Wednesday 5 January 2011

2010 politics: many possible outcomes


History always looks settled and determined when you look back on it. Ah, people say, Hitler was destined to lose the Second World War - his megalomania inevitably led him into Russia. Britain's wealth and international financial position doomed Germany to defeat in the First World War. Russia was 'always' going to be the country to experience communist revolution, hobbled by an unstable mix of nascent and uneven industrialization, stupid autocratic government and a large peasantry with apparently little to lose (who were eventually liquidated, but that's another story).

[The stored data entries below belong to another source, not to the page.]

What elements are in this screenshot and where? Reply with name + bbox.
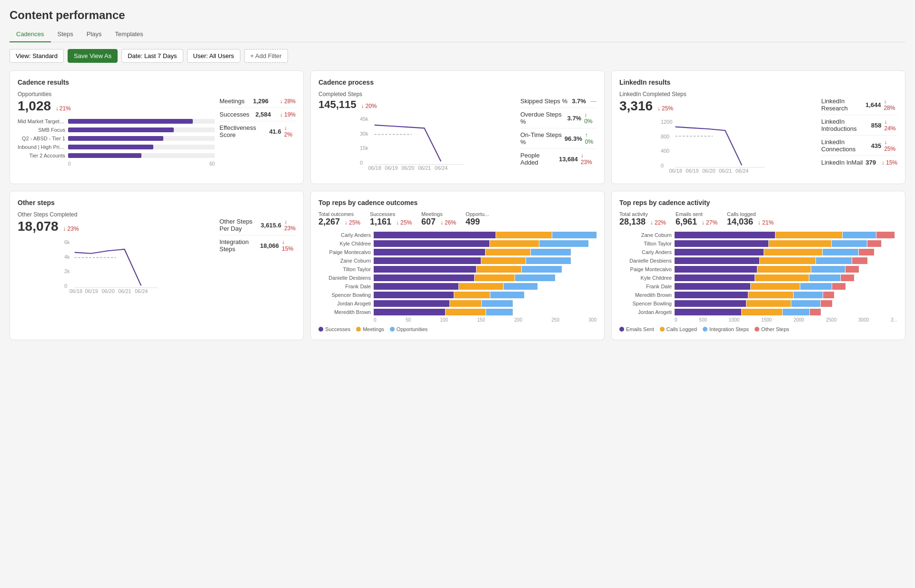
successes-outcome-change: ↓ 25% — [396, 219, 412, 226]
cadence-results-right: Meetings 1,296 ↓ 28% Successes 2,584 ↓ 1… — [219, 91, 296, 167]
svg-text:06/19: 06/19 — [85, 288, 98, 294]
tab-templates[interactable]: Templates — [109, 27, 150, 42]
act-seg-blue — [832, 240, 867, 247]
outcomes-axis-label: 50 — [406, 317, 411, 323]
bar-axis-min: 0 — [68, 161, 71, 167]
cadence-process-card: Cadence process Completed Steps 145,115 … — [310, 70, 605, 184]
outcomes-hbar-row: Spencer Bowling — [318, 292, 597, 298]
svg-text:06/18: 06/18 — [669, 168, 682, 174]
activity-rep-name: Danielle Desbiens — [619, 258, 672, 264]
activity-bars — [675, 232, 897, 238]
linkedin-results-title: LinkedIn results — [619, 78, 897, 86]
total-outcomes-row: 2,267 ↓ 25% — [318, 217, 360, 227]
act-seg-orange — [748, 292, 793, 298]
act-seg-orange — [769, 240, 831, 247]
svg-text:06/24: 06/24 — [736, 168, 748, 174]
toolbar: View: Standard Save View As Date: Last 7… — [10, 49, 905, 63]
li-completed-change: ↓ 25% — [657, 105, 673, 112]
activity-legend-emails: Emails Sent — [619, 326, 654, 332]
linkedin-chart: 1200 800 400 0 06/18 06/19 06/20 06/21 0… — [619, 118, 816, 176]
legend-dot-integration — [703, 327, 707, 332]
li-main-line — [676, 127, 742, 166]
completed-label: Completed Steps — [318, 91, 516, 98]
act-seg-red — [823, 292, 834, 298]
other-steps-side-metrics: Other Steps Per Day 3,615.6 ↓ 23% Integr… — [219, 215, 296, 255]
li-intros-label: LinkedIn Introductions — [821, 118, 871, 132]
seg-blue — [526, 257, 571, 264]
act-seg-red — [852, 257, 868, 264]
save-view-as-button[interactable]: Save View As — [68, 49, 118, 63]
activity-rep-name: Carly Anders — [619, 249, 672, 255]
act-seg-blue — [791, 300, 820, 307]
act-seg-blue — [783, 309, 809, 315]
successes-value: 2,584 — [255, 111, 271, 118]
successes-row: Successes 2,584 ↓ 19% — [219, 108, 296, 121]
user-filter-button[interactable]: User: All Users — [187, 49, 240, 63]
skipped-row: Skipped Steps % 3.7% — — [520, 95, 597, 108]
outcomes-axis-label: 0 — [374, 317, 377, 323]
view-standard-button[interactable]: View: Standard — [10, 49, 64, 63]
act-seg-purple — [675, 257, 759, 264]
total-outcomes-value: 2,267 — [318, 217, 340, 226]
seg-purple — [374, 240, 489, 247]
act-seg-red — [845, 266, 859, 273]
tab-steps[interactable]: Steps — [51, 27, 80, 42]
tab-cadences[interactable]: Cadences — [10, 27, 51, 42]
completed-value: 145,115 — [318, 98, 357, 111]
seg-orange — [450, 300, 481, 307]
act-seg-orange — [746, 300, 791, 307]
os-completed-row: 18,078 ↓ 23% — [18, 219, 215, 234]
outcomes-legend: Successes Meetings Opportunities — [318, 326, 597, 332]
svg-text:06/19: 06/19 — [686, 168, 698, 174]
cadence-bar-list: Mid Market Target Acco... SMB Focus Q2 -… — [18, 118, 215, 158]
legend-dot-emails — [619, 327, 624, 332]
act-seg-red — [810, 309, 821, 315]
li-inmail-change: ↓ 15% — [882, 159, 897, 166]
legend-dot-other — [755, 327, 759, 332]
opp-label: Opportunities — [18, 91, 215, 98]
seg-blue — [504, 283, 537, 290]
act-seg-blue — [794, 292, 823, 298]
opp-value: 1,028 — [18, 98, 51, 114]
outcomes-rep-name: Paige Montecalvo — [318, 249, 371, 255]
add-filter-button[interactable]: + Add Filter — [244, 49, 288, 63]
seg-orange — [477, 266, 521, 273]
activity-bars — [675, 292, 897, 298]
li-connections-value: 435 — [871, 142, 881, 149]
activity-axis-label: 2000 — [794, 317, 804, 323]
seg-blue — [552, 232, 597, 238]
tab-bar: Cadences Steps Plays Templates — [10, 27, 905, 42]
seg-blue — [490, 292, 524, 298]
outcomes-rep-name: Carly Anders — [318, 232, 371, 238]
act-seg-red — [821, 300, 832, 307]
activity-rep-name: Tilton Taylor — [619, 241, 672, 246]
act-seg-blue — [809, 274, 841, 281]
activity-hbar-row: Kyle Childree — [619, 274, 897, 281]
li-inmail-value: 379 — [865, 159, 876, 166]
cadence-results-title: Cadence results — [18, 78, 296, 86]
svg-text:6k: 6k — [64, 239, 70, 245]
activity-hbar-row: Jordan Arogeti — [619, 309, 897, 315]
date-filter-button[interactable]: Date: Last 7 Days — [121, 49, 183, 63]
act-seg-purple — [675, 309, 741, 315]
process-side-metrics: Skipped Steps % 3.7% — Overdue Steps % 3… — [520, 95, 597, 169]
total-activity-row: 28,138 ↓ 22% — [619, 217, 666, 227]
activity-rep-name: Frank Dale — [619, 284, 672, 289]
overdue-label: Overdue Steps % — [520, 111, 567, 125]
outcomes-rep-name: Danielle Desbiens — [318, 275, 371, 281]
linkedin-side-metrics: LinkedIn Research 1,644 ↓ 28% LinkedIn I… — [821, 95, 897, 169]
act-seg-orange — [742, 309, 782, 315]
bar-item-4: Inbound | High Priority (... — [18, 144, 215, 150]
process-chart: 45k 30k 15k 0 06/18 06/19 06/20 06/21 06… — [318, 115, 516, 173]
act-seg-purple — [675, 232, 775, 238]
tab-plays[interactable]: Plays — [80, 27, 109, 42]
outcomes-rep-name: Zane Coburn — [318, 258, 371, 264]
activity-axis-label: 1500 — [761, 317, 772, 323]
activity-bars — [675, 274, 897, 281]
meetings-outcome-label: Meetings — [421, 211, 456, 217]
svg-text:2k: 2k — [64, 268, 70, 274]
seg-orange — [475, 274, 515, 281]
emails-label: Emails sent — [676, 211, 717, 217]
linkedin-line-chart: 1200 800 400 0 06/18 06/19 06/20 06/21 0… — [619, 118, 816, 175]
ontime-value: 96.3% — [565, 135, 582, 142]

Don't you believe it. There are always alternatives, as one of my old tutors has always insisted. If historians can offer anything to public policy, it's to show just how contingent and confused most developments really are.

We're faced with this now in our politics, actually. The Prime Minister's smooth performance, good manners and rather laid-back approach to governance chime with voters - though his hands-off approach will bite him one day. He looks the part - one reason why Conservative poll numbers haven't moved much, while Liberal Democrat numbers have tanked.

All of this serves to convince many that it was always going to be thus - he was always headed for No. 10 against a knackered government and an unpopular leader.

But lots might have been different; had Labour got rid of Gordon Brown in 2009 (rather than in the absurd failed coup of early 2010); had the Party fought a better (and less cash-strapped) campaign; had the Prime Minister restrained himself before he insulted voters; had Brown reached out to Lib Dems rather than treating Nick Clegg with contempt. 2010 might also have gone differently had Chris Huhne defeated Nick Clegg for the Lib Dem leadership in 2008. It's difficult to see the now-Energy Secretary being quite so enthusiastic about a tie-up with the Conservatives.

The Conservatives' overall electoral position isn't as strong as it looks, as I've argued myself in print, and as many others have also pointed out. If their 2010 share of the vote had been a couple of points down, and Labour's a couple of points up, then Labour would simply have continued to govern.

Squint a bit - David Milliband in No. 10 with Nick Clegg as Deputy PM? Not as unlikely as you might think with hindsight.